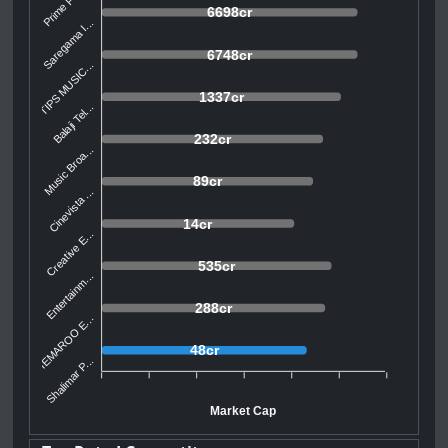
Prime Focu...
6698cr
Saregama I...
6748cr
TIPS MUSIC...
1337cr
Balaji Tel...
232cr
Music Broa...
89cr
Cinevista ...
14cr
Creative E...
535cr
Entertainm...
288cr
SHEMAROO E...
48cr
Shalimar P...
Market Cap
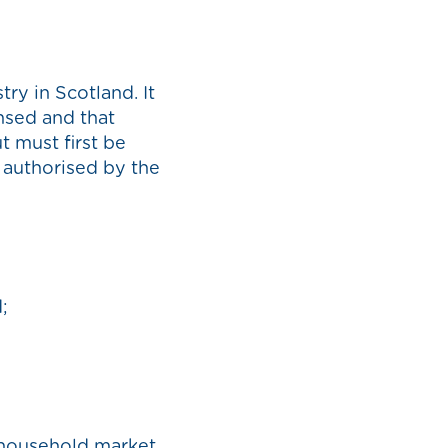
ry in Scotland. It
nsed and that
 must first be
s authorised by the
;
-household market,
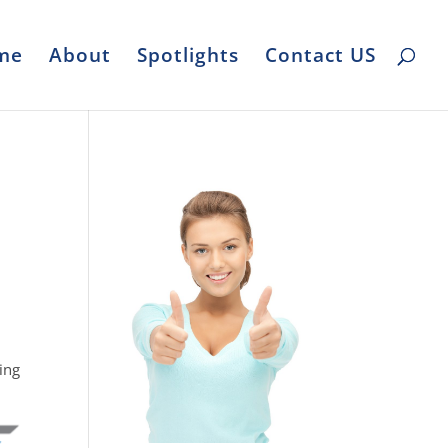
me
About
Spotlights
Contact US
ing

-=-=-=-=-

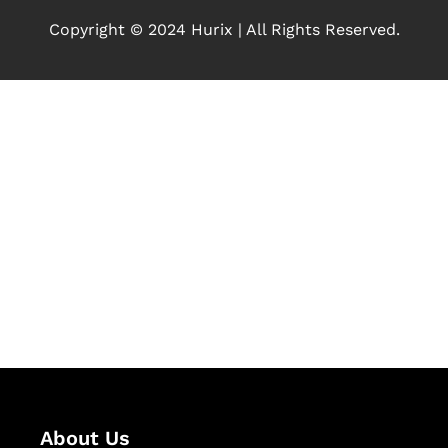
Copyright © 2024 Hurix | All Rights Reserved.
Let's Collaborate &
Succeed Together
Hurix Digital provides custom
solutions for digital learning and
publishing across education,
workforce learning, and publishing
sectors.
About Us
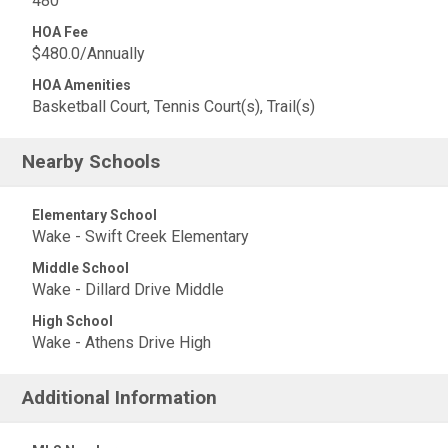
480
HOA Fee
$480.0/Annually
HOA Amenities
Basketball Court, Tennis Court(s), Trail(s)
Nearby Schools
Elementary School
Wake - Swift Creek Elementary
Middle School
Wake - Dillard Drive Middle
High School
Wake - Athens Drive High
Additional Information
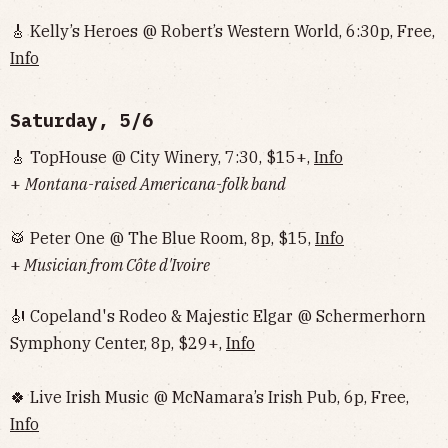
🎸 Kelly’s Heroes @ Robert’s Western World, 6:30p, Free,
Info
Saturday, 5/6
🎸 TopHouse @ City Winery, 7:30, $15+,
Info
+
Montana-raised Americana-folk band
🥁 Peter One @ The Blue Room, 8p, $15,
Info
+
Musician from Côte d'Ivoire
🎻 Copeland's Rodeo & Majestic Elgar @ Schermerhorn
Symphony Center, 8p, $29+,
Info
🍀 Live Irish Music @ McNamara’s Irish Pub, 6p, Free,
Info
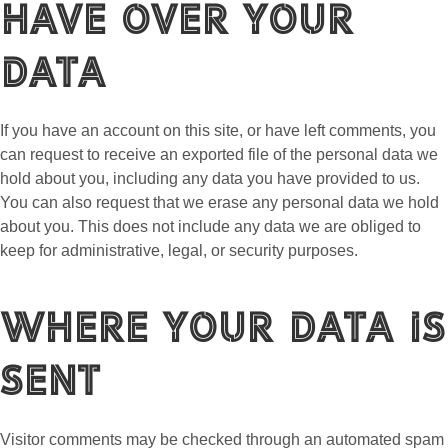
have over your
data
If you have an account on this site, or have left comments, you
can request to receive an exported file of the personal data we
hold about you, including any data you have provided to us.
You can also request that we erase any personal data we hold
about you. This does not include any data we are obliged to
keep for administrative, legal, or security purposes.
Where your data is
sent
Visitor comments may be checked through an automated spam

-=-=-=-=-

Your assignment
Go through the records and gather the lines that hold "Middle".

Solution for this problem
Middle School
Wake - Dillard Drive Middle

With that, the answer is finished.